Sobald wir den adaptiven Zweck der bewussten Aufmerksamkeit identifizieren, insbesondere in Fällen, die den bewussten Aspekt der Aufmerksamkeit erfordern , können wir letztendlich besser verstehen, welche Gehirnsysteme das Bewusstsein unterstützen und welchen Zweck es haben kann.

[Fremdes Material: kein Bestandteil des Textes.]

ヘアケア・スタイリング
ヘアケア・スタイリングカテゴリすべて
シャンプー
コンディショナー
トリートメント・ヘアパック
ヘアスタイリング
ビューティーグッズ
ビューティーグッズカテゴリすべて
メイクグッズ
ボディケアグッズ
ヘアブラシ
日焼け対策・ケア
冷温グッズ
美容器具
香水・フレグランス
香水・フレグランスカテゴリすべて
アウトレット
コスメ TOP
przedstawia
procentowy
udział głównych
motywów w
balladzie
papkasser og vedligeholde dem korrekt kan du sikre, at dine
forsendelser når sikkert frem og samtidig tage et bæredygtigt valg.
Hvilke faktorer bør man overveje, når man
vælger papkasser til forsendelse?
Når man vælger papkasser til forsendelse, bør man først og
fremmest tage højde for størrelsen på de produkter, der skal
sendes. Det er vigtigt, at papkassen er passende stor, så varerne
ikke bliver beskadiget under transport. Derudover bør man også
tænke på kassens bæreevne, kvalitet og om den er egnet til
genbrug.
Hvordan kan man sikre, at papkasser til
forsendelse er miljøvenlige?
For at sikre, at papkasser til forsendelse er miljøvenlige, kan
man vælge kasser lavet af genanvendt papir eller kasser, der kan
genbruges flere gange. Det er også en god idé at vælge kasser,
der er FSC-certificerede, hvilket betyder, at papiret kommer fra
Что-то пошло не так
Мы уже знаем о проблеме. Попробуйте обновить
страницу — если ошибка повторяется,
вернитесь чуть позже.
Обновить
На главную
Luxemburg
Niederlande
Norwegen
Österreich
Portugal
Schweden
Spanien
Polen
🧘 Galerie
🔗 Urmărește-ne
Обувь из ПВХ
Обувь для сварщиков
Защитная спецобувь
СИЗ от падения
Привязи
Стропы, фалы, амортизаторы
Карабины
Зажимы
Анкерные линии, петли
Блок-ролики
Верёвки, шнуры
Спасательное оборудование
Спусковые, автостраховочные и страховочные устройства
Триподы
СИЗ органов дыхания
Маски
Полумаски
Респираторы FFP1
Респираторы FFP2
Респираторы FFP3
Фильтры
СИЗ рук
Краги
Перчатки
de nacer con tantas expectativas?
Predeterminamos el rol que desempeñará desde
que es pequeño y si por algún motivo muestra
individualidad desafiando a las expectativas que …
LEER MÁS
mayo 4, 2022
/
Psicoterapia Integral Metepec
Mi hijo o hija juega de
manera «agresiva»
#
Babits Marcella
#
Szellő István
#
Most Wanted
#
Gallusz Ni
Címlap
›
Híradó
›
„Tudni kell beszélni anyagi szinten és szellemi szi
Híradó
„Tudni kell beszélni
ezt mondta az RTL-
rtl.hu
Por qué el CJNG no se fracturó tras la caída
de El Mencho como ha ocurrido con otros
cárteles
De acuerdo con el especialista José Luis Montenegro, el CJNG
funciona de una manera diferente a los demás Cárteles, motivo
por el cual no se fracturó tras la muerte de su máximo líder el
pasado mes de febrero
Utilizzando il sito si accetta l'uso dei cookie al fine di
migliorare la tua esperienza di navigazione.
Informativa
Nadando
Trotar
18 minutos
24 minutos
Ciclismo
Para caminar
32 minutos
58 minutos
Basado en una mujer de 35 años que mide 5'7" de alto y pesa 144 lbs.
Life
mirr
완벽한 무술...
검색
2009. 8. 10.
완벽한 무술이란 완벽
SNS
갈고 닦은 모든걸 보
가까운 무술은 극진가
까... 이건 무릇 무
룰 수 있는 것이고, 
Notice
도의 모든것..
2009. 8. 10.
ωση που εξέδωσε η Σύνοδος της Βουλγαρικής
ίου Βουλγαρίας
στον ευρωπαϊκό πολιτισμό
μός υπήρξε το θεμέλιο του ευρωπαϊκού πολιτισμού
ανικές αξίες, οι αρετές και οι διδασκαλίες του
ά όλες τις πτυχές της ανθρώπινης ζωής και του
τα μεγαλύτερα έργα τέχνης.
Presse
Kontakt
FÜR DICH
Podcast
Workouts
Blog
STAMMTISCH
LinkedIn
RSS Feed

– Harry Haladjian und Carlos Montemayor

Verweise

Graziano, MSA (2014). Spekulationen über die Entwicklung des Bewusstseins. Journal of Cognitive Neuroscience, 26 (6), 1300-1304.

Haladjian, HH, & Montemayor, C. (2015). Über die Entwicklung der bewussten Aufmerksamkeit. Psychonomic Bulletin & Review, 22 (3), 595-613.

Hauser, MD, Chomsky, N. & Fitch, WT (2002). Die Fähigkeit der Sprache: Was ist es, wer hat es und wie ist es entstanden? Science, 298 (5598), 1569-1579.

Kentridge, RW, Heywood, CA, und Weiskrantz, L. (1999). Aufmerksamkeit ohne Bewusstsein in der Blindsight. Proceedings der Königlichen Gesellschaft B: Biologische Wissenschaften, 266 (1430), 1805-1811.

Montemayor, C., & Haladjian, HH (2015). Bewusstsein, Aufmerksamkeit und bewusste Aufmerksamkeit . Cambridge, Massachusetts: MIT Press.

Stöttinger, E. & Perner, J. (2006). Dissoziierende Größenrepräsentation für Handlung und bewusste Urteilsfindung: Greifen von visuellen Illusionen ohne offensichtliche Hindernisse. Bewusstsein und Erkenntnis, 15 (2), 269-284.

Wiederman, SD & O'Carroll, DC (2013). Selektive Aufmerksamkeit in einem visuellen Insektenneuron. Current Biology, 23 (2), 156-161.